17. Bölüm "Özür Dilerim"

14.7K 1.2K 699
                                    

3. Kez VIXX-Error önerirmişim ve dinlemezmişsiniz... Ne olduğunun önemi yok, satır aralarından fışkıran şeytani kahkahalarımı bastıracak hüzünlü bi şarkı seçin kendinize. Şaka yapıyorum. Rüyalarıma girdi. Çöktüm sizin kadar. Her neyse, hikayenin başını sonunu karalamayı hiç sevmiyorum ve sanırım şimdi yaptım çünkü çok yalnızım. Sizi seviyorum. En sevdiğiniz slow şarkıyı açıp tadını çıkarın.

--

Gözlerimi yine bitkinlikle açmıştım. Balon gibi şişmiş oldukları hissi vardı içimde. Sehun dibimde alçımı yastık olarak kullanıyordu uyurken. Işıklar açıktı ve saat akşam 9'u gösteriyordu. Doğrulmaya çalışıp yine doğrulamamıştım.

Elimi geri çekmemle Sehun uyanmış, kısık gözlerle bana bakıyordu.

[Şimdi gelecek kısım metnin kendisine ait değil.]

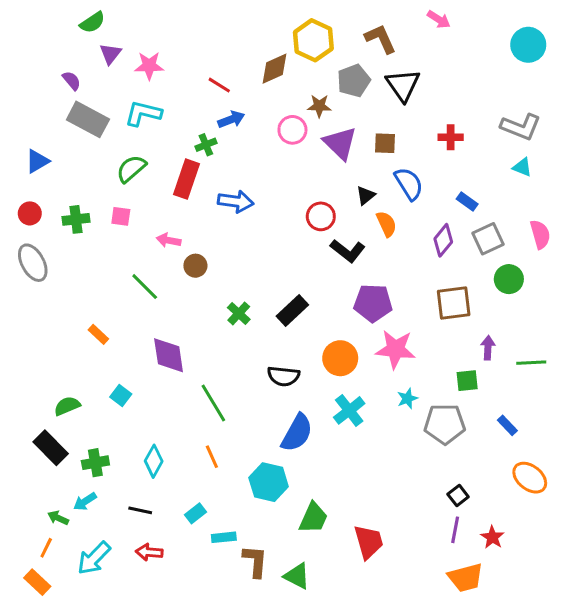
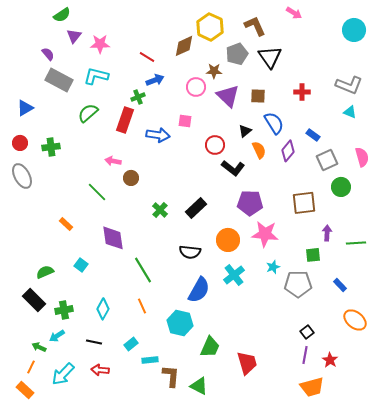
pink square: (121, 216) -> (185, 121), moved
purple diamond: (443, 240) -> (288, 151), moved

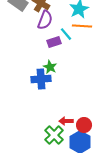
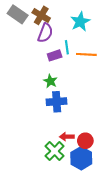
orange line: (82, 26) -> (86, 54), moved
cyan line: (66, 34) -> (67, 47), turned 32
blue cross: (41, 79) -> (57, 102), moved

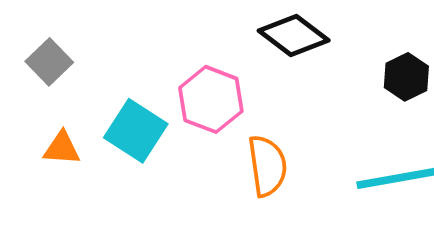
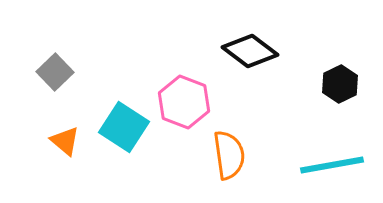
orange triangle: (62, 148) -> (65, 141), turned 36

"İyi misin? Ağrın var mı?"

"Evet."

Başım ağrıyordu. Bıçak saplanır gibi. Zavallı Sehun evet dememle gözlerini açmış bir şey daha söylememi bekliyordu sabırla.

"Başım ağrıyor."

"Çok mu ağrıyor? Doktoru çağırayım mı?"

"Chanyeol nerde?" Ağrı umrumda değildi. Doktor da. "Bak ağlamıyorum. Kendimi sıkmıyorum. Söz, ağlamayacağım da. Lütfen, nerde o?"

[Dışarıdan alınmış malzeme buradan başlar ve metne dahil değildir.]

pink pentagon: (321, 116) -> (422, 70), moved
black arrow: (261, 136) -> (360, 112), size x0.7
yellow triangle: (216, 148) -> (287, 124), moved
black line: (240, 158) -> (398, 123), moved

Sehun gözlerini ovuşturmaya başlamıştı. Derin bir nefes aldı.

"Bilmiyorum. Yemin ederim."

"Nasıl bilmiyorsun? Sehun yalvarırım ne olduysa söyle. Bir şey söylemedi mi?" Gözlerimden yeniden akan yaşları silemiyordum alçı ve serum takılı kollarım yüzünden. "Siktiğimin hastanesinde üç kez uyanıp üçünde de yanımda onu görememek ne demek biliyor musun? Canım acıyor. Bana tüm ağrılarımı unutturuyor Sehun. Nefes alamıyorum."

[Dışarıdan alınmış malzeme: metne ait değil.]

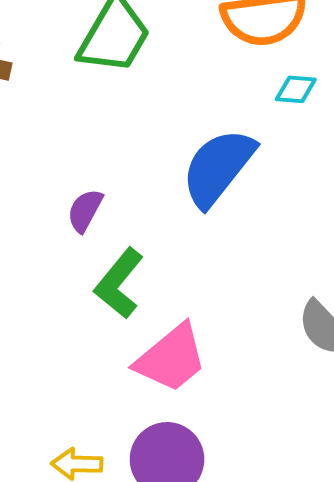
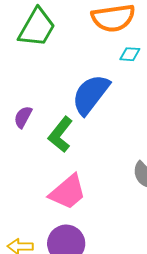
green L-shape: (119, 283) -> (60, 134), moved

Sesim sonlara doğru fısıltı gibi çıkmaya başlamıştı. Burnumu çekmeye başladığımda Sehun çekmeceden çıkardığı peçeteyle yüzümü sildi.

"Telefonunu burda bıraktı. Nereye gittiğini söylemeden gitti."

"Telefonunu almadı mı?" İnanamamıştım. Cılız sesimi bastıramamış yeniden mızıldayarak ağlamaya başlamıştım. "Sesini duyamayacak mıyım?"

Telefonunu getirmesini istediğimde cebinden Chanyeol'ün telefonunu çıkarıp bana uzatırken duraksadı.

"Tutamazsın ki."

Amacım Yuna'yı aramaktı. O biliyor olabilirdi. Ondan aramasını rica ettim. Telefona dokunup çıkan ekranı gördüğünde bana döndü.

"Şifre isti-"

"17061993" Rakamları söylemeyi bitirdiğimde lanet gözyaşları yeniden akmaya başlamıştı. Onu çözmeye çalışırkenki anımı hatırlamıştım. Benim doğum günüm olmasından etkilenmeyi sonraya bırakacaktım sözde. Sonra diye bir şey olmayacağını tahmin edememiştim.

"On yedi... sıfır altı... bin dokuz yüz-" Rakamları tek tek girerken dikkatini çeken şeyle bakışlarını şaşkınca bana çevirdi. "Bu senin doğum günün?"

"Evet." Dudaklarım kıvrılmıştı istemsizce.

"Yuna dedin di mi? Burda, arıyorum."

Telefonu kulağına götürüp beklerken yüzüne üzgün bir ifade çökmüştü. Yutkunup telefonu yeniden indirdi.

"Hat iptal edilmiş."

İçime bir şey saplanmıştı sanki. Her şeyi siliyor muydu hayatından? Ne yaptım ona ben diye bağırmak istiyordum. Serumu söküp onu bulana kadar tüm şehri dolaşıp, bulduktan sonra hesap sormak istiyordum.